[[ MATERIAL SHOWN, beginning ]]

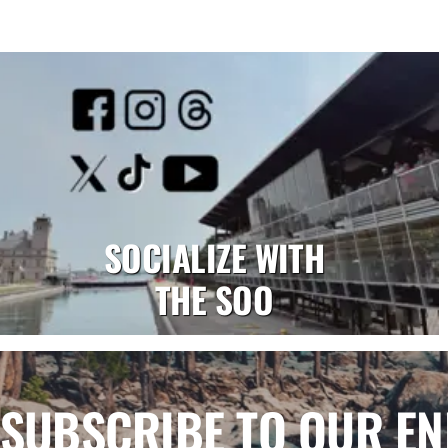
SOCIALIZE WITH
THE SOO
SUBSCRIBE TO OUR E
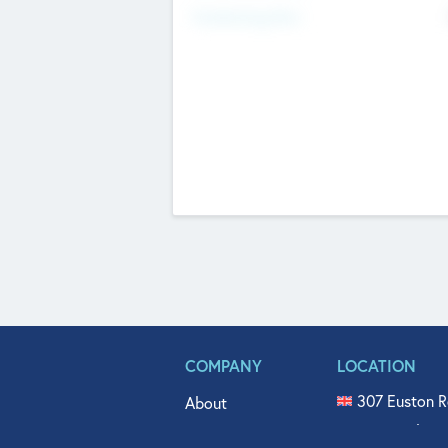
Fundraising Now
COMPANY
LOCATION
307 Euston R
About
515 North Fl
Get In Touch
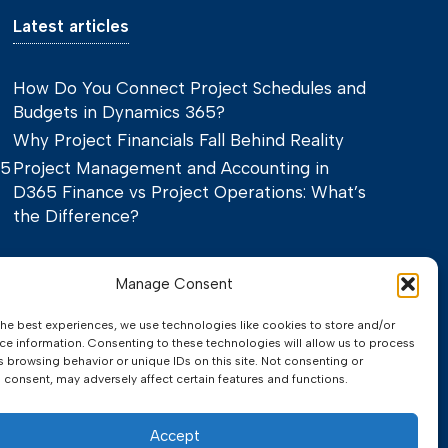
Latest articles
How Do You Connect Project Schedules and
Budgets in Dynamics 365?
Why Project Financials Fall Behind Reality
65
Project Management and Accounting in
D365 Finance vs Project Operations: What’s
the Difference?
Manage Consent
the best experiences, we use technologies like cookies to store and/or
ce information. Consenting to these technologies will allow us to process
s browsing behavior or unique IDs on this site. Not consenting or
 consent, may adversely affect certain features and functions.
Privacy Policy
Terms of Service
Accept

[[ MATERIAL SHOWN, end ]]
[[ MATERIAL SHOWN, beginning ]]

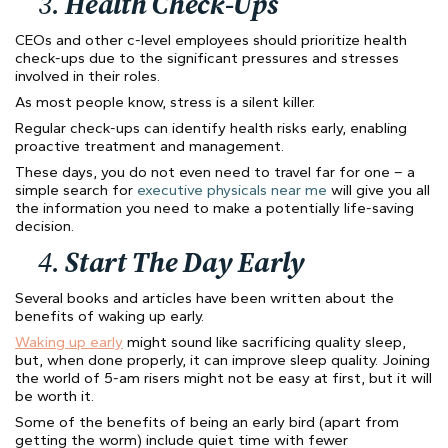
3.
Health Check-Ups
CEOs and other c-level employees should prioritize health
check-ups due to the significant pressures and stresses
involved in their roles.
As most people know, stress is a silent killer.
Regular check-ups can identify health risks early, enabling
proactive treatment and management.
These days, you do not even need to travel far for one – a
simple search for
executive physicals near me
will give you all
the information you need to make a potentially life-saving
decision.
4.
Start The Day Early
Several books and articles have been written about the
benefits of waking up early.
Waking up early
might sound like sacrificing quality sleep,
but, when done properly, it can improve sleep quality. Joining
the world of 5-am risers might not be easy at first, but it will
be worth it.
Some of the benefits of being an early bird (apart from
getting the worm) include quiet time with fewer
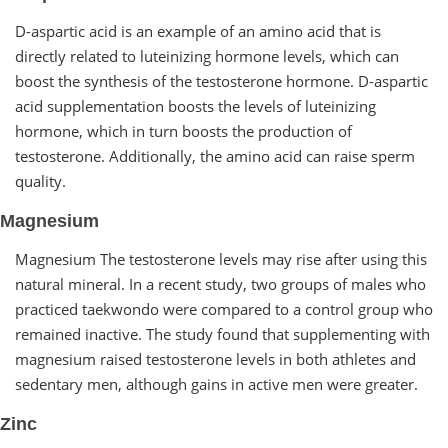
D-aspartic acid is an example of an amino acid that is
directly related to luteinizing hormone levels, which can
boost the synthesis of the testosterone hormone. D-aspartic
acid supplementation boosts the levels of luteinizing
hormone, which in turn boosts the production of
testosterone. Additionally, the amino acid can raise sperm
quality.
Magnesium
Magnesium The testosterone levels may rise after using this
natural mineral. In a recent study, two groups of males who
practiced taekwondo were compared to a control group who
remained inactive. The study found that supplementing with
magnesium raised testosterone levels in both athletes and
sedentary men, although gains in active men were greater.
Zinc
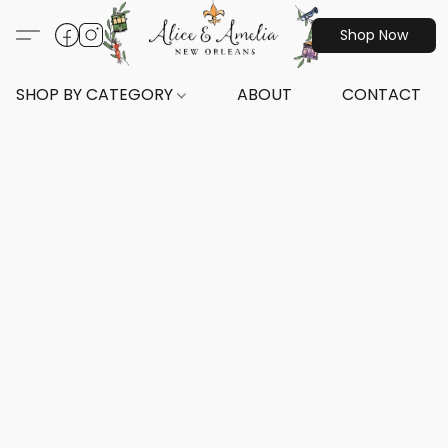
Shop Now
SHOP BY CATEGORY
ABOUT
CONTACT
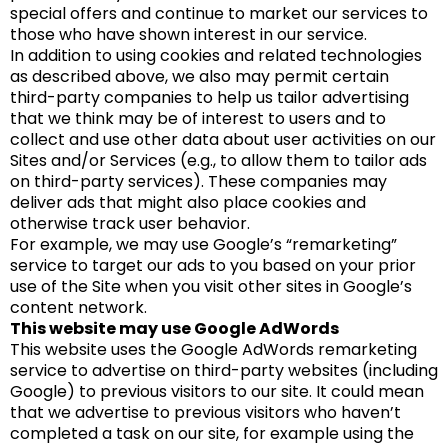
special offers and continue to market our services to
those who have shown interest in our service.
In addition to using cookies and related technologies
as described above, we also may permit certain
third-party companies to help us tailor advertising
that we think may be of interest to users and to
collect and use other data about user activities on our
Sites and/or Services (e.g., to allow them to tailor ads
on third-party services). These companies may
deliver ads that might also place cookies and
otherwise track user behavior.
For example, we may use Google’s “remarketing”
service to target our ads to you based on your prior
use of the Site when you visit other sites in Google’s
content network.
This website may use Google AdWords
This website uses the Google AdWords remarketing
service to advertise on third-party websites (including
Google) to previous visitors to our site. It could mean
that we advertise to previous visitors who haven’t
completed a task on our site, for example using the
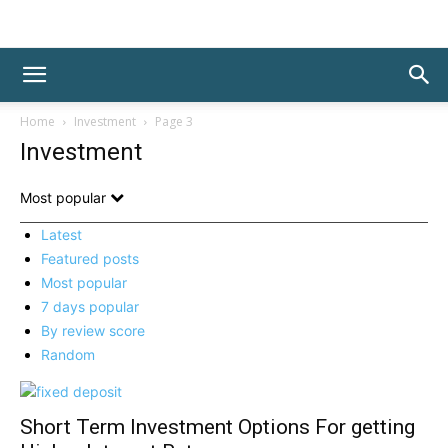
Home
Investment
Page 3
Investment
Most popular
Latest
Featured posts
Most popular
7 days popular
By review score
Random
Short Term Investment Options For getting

[[ MATERIAL SHOWN, end ]]

▶ WHAT THE TASK ASKS
The answer is a bare number: how many lines of the records contain the string "study"?

▶ RESULT BELOW
2